Pau Oller (Twitter) nos comparte una reflexión a cerca de lo que envuelve el acto de comer, más allá de la propia acción en sí:

«Para alguien poco existencialista, el sentido de la vida podría ser obtener energía, gastarla y repetir el proceso hasta el fin de nuestros días. Independientemente de la cantidad de verdad que hay en esta idea, los seres vivos que pertenecemos al reino animal comemos alimentos que nos aporten nutrientes. Transformamos los nutrientes en energía, y la gastamos  en actividades que promuevan la supervivencia o la reproducción.

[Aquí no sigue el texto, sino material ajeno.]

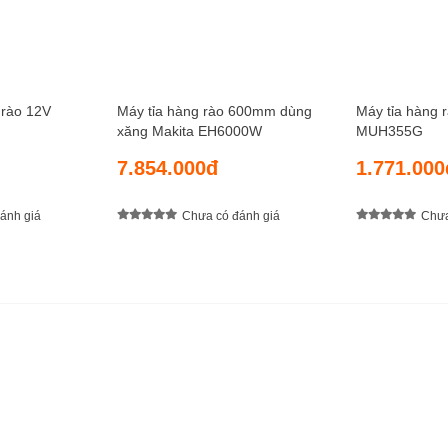
 rào 12V
Máy tỉa hàng rào 600mm dùng
Máy tỉa hàng 
xăng Makita EH6000W
MUH355G
7.854.000đ
1.771.000
ánh giá
Chưa có đánh giá
Chưa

Y todo ello, mediado por dos grandes estímulos: el placer y el dolor. Y en menor medida por la razón. A corto plazo, desde el punto de vista estrictamente biológico, comer es un acto que genera placer y de alguna manera nos aleja del dolor (sensación de hambre). A la sensación de recompensa que genera saciar el hambre, le hemos ido sumando otras muchas atribuciones que multiplican la sensación que sentimos al comer: sentirnos cuidados, estar rodeados de seres queridos, etc. De ahí que el acto de comer, pueda llegar a generar un estímulo de recompensa extremadamente potente.

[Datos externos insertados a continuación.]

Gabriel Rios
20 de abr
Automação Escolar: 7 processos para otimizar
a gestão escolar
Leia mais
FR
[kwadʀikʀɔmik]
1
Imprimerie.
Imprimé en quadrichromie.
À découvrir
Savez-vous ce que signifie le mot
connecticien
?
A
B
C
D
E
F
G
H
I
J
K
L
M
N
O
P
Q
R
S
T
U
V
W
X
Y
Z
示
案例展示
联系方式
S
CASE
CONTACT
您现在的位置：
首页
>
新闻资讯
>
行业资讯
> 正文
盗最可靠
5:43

La recompensa que sentimos al comer viene mediada por factores estrictamente relacionados con la sensación de saciedad (el tipo de alimentos y la cantidad), pero también con otros factores del contexto en el que se realiza la ingesta (experiencia y compañía). Con experiencia me refiero al vínculo que tenemos con los alimentos que comemos, pero también con el espacio (la temperatura, luz…), los cubiertos, el mantel, etc. ¡E incluso diría más! A la sensación de recompensa, le sumamos un estímulo aún más potente que es el sentido que le damos al acto de comer: comer puede significar tener comida para alguien que no la ha tenido, puede significar parar del trabajo para descansar y coger fuerzas para seguir, etc. Imagina tener mucha hambre. Llegar a casa, elegir los alimentos y cocinar algo sabroso. O mejor aún llegar a casa y sentir el olor de algo sabroso que un ser querido te está cocinando.

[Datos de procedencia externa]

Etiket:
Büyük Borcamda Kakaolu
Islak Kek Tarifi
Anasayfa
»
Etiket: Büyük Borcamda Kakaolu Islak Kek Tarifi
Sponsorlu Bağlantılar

Imagino comer en una mesa con un mantel suave y una buena cubertería, en un espacio con la temperatura perfecta, la luz perfecta y rodeados personas queridas. Y encima sentir atribuir al acto de comer lo que significa para alguien que ha pasado hambre. ¡Qué placer! sólo hay algo que pueda generar una sensación de placer similar, con muchísimo menos esfuerzo: un montón de ultraprocesados.

Como en la mayoría de las cosas, en nuestro día a día, muchos vivimos en una escala de grises: quizás comemos algo bastante sabroso, que nos conecta con nuestra familia porqué lo hemos comida en casa desde pequeños. Pero lo hacemos con cierta prisa o en un entorno poco agradable, o simplemente atormentados por el análisis racional de lo que vamos a comer (si aporta calorías…), por lo que hacemos de más y de menos para llenar una recompensa insuficiente.

En el mejor de los casos añadimos un poco más de cantidad y añadimos un trozo de chocolate de postres. En el peor, descartamos cualquier alimento saludable para cambiarlo por ultraprocesados y encima nos sentimos culpables o sucios, ya que estamos comiendo aquello que entre todos hemos llamado comida basura (sin entrar a discutir cuanto de basura es o no es), y todo ello favorecido por el sistema económico en el que vivimos, empresas que buscan vender ultraprocesados y poca educación para intentar equilibrar la balanza.

El camino para dejar de sufrir por la comida tiene varias rutas, pero posiblemente la recuperación del placer por el acto de comer pueda ser la indicada. Lo podríamos llamar, la revolución del placer.»